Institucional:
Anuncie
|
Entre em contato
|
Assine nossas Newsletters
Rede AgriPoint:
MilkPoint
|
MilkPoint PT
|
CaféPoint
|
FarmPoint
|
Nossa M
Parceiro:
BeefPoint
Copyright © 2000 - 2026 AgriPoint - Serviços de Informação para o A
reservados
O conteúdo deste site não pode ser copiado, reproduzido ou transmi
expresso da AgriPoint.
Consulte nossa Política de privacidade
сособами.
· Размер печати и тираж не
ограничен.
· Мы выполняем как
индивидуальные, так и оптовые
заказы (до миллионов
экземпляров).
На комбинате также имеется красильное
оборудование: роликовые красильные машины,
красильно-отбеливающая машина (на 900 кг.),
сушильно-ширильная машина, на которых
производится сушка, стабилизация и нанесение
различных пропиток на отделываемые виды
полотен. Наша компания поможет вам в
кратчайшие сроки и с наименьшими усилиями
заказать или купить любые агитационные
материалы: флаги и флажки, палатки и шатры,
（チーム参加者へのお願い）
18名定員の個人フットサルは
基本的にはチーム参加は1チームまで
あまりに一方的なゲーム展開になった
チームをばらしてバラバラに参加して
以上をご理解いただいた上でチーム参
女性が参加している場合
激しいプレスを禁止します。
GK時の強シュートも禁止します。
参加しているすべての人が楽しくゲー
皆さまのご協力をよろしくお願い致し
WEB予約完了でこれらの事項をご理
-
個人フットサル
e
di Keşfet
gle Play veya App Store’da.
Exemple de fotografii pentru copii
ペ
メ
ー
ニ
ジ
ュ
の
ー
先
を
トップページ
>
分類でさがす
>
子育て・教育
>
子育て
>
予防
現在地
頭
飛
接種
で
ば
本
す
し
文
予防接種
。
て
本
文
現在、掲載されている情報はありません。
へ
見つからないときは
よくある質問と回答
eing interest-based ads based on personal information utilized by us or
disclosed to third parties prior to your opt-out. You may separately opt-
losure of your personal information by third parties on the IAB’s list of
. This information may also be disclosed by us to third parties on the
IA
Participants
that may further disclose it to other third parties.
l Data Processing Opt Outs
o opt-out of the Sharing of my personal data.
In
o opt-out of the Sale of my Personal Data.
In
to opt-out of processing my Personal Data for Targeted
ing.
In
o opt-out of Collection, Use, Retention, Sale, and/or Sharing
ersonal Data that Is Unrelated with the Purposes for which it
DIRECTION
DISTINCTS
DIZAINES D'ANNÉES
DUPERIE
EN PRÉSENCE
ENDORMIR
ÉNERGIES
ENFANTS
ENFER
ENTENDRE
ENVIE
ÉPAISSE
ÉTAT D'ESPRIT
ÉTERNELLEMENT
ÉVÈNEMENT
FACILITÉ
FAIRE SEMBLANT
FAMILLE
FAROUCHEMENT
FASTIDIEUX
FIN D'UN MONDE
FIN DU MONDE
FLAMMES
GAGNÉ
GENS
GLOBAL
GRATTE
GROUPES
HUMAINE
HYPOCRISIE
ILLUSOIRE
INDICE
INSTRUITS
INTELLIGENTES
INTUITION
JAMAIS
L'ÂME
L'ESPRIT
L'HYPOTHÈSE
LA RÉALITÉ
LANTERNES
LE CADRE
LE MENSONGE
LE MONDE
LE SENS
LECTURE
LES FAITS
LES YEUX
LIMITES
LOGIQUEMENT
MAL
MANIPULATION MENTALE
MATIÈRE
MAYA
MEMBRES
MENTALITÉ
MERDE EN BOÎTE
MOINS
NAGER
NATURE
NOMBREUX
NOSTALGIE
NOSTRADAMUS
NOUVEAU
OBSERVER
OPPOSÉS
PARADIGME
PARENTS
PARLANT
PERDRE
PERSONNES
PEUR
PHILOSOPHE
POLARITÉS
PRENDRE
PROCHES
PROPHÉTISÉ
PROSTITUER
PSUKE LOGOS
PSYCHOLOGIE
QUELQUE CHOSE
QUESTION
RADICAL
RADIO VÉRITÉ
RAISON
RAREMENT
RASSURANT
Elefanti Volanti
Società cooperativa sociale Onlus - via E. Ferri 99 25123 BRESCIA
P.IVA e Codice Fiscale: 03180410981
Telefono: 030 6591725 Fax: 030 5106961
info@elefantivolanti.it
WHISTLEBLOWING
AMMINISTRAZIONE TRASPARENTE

━━━━━━━━━━━━━━━━━━━━━━━━━━━━━━

* _ASSIGNMENT_: Say only how many lines among the entries above contain the string "information".

* _WRITTEN RESPONSE_: 3